Ces effets futurs ne sont pas limités à la zone géographique autour de la forêt.

“Fondamentalement, les émissions de gaz à effet de serre dues aux activités humaines provoquent un réchauffement du climat de la Terre, qui entraîne à son tour le déplacement de la forêt boréale vers le nord, ainsi que l’impact sur d’autres écosystèmes de la planète”, a déclaré Berner. “Pour minimiser les effets néfastes du changement climatique, il faut s’efforcer de réduire considérablement les émissions de gaz à effet de serre, en particulier celles qui sont liées aux activités humaines.à la consommation de combustibles fossiles et à la déforestation.
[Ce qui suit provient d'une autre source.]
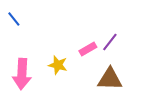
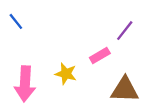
purple line: (110, 42) -> (125, 31), moved

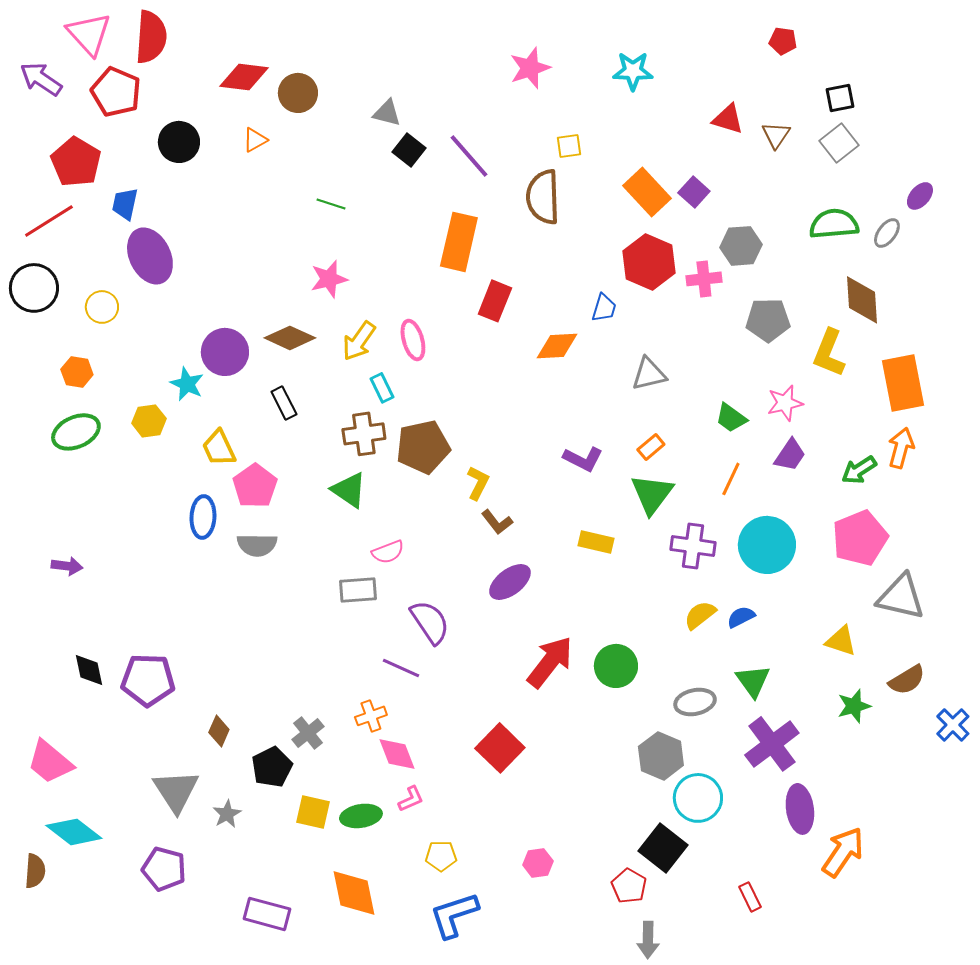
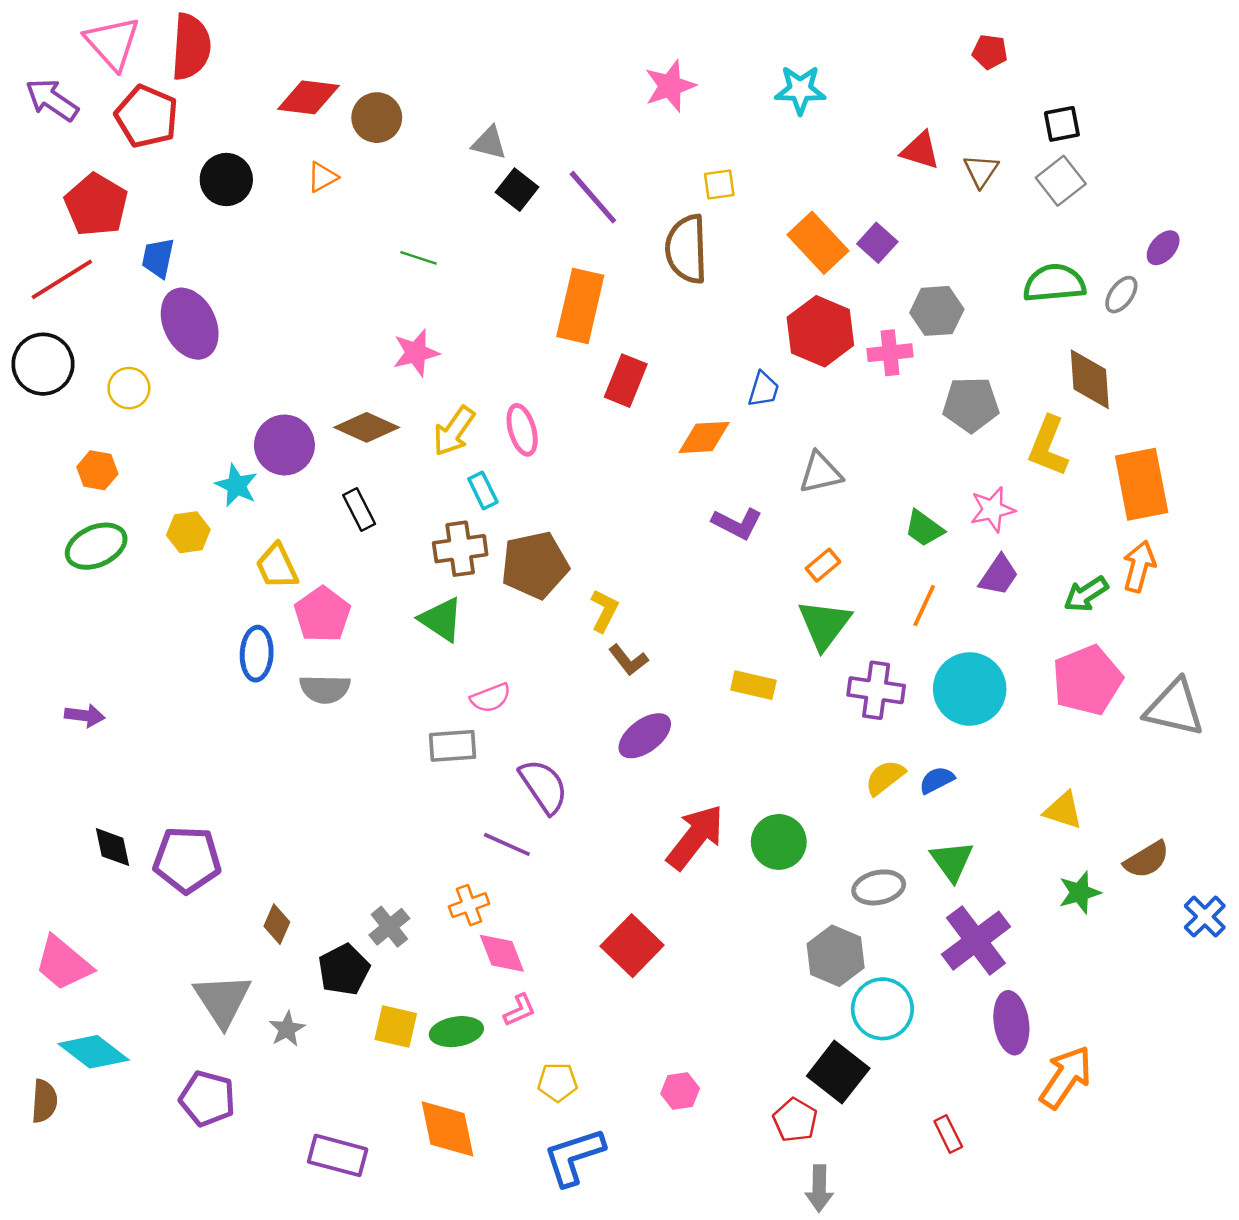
purple L-shape: (583, 459) -> (737, 523), moved
gray triangle: (901, 597) -> (1174, 708), moved

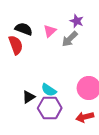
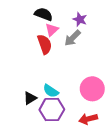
black semicircle: (24, 29) -> (44, 14), moved
red semicircle: (16, 45) -> (45, 44), moved

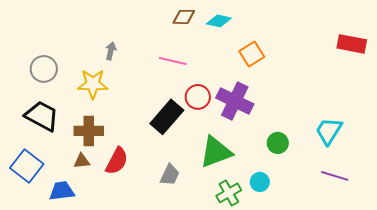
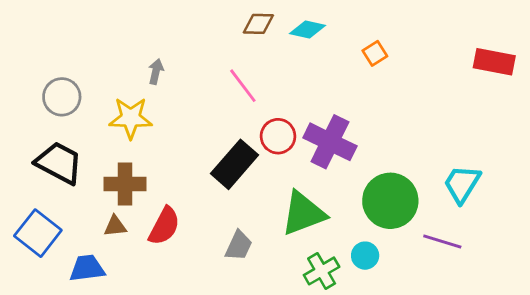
orange square: (252, 54) -> (375, 53), moved, size x0.7
pink line: (173, 61) -> (243, 86), turned 40
green circle: (278, 143) -> (390, 201), size x1.8
purple line: (335, 176) -> (442, 242), moved

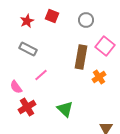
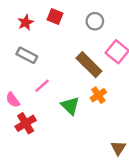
brown rectangle: (81, 57) -> (89, 65), turned -55
orange cross: (99, 77) -> (98, 95), moved
green triangle: (65, 109) -> (70, 106), moved

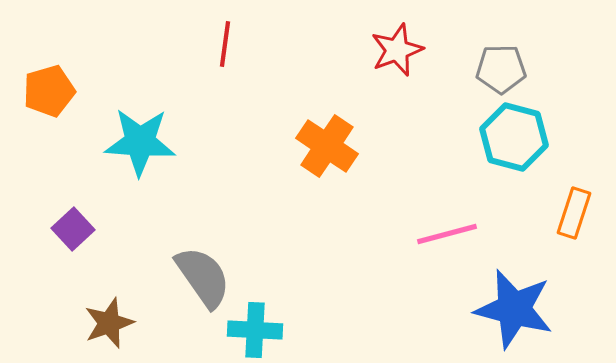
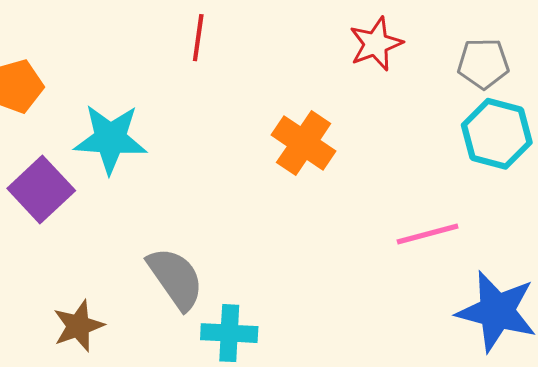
purple square: (73, 229) -> (41, 190), moved, size x1.5

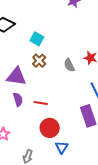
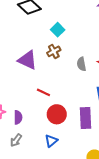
purple semicircle: (18, 99) -> (18, 117), moved
red circle: (50, 128) -> (57, 114), moved

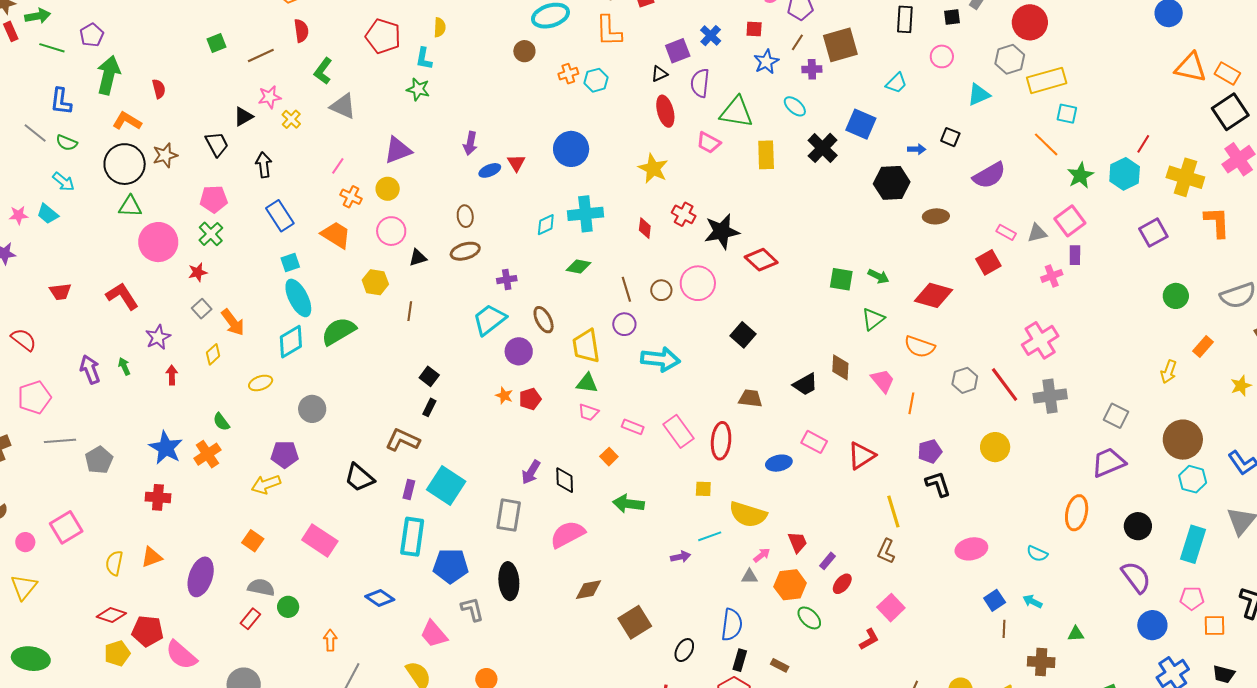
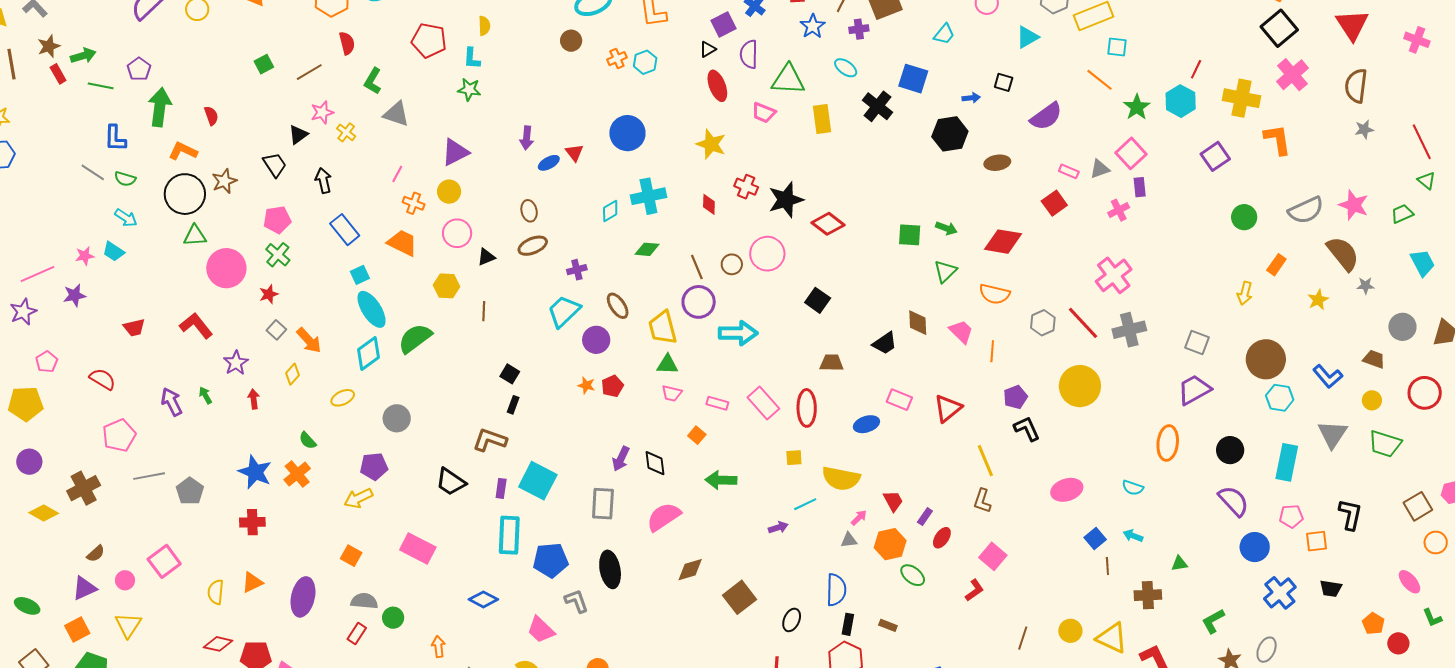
purple circle: (624, 324) -> (699, 302), size x1.4
yellow circle: (995, 447) -> (1080, 386), size x1.4

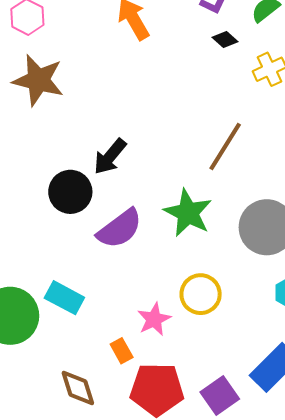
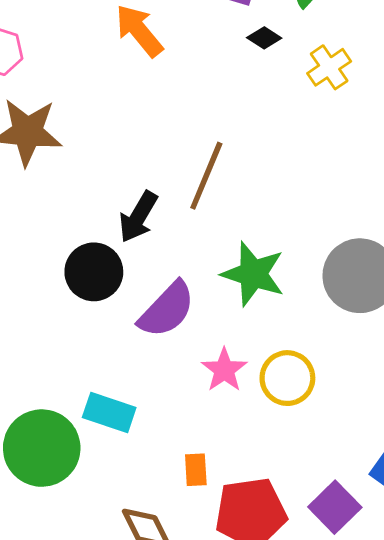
brown line: (225, 147) -> (206, 176), moved
pink star: (154, 319) -> (224, 370), moved
orange rectangle: (122, 351) -> (196, 470), turned 35

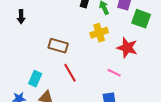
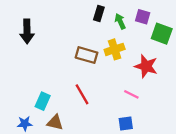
black arrow: (21, 17) -> (27, 31), size x1.5
brown rectangle: (58, 46) -> (86, 55), moved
En outre, les communautés nordiques doivent planifier les changements potentiels de la végétation qui pourraient avoir un impact sur la disponibilité des ressources (par exemple, la faune, le bois) et le risque d’incendie de forêt.”

Cette étude fait partie d’une initiative plus large financée par les organismes suivants L’expérience sur la vulnérabilité de l’Arctique et du Boréal de la NASA. (ABoVE) qui comprendra des efforts supplémentaires pour comprendre l’étendue, la nature, la cause et les conséquences d’un changement émergent du biome boréal. Goetz est le responsable scientifique d’ABoVE.

Référence : “Satellite observations document trends consistent with a boreal forest biome shift” par Logan T. Berner et Scott J. Goetz, 24 février 2022, Biologie du changement global.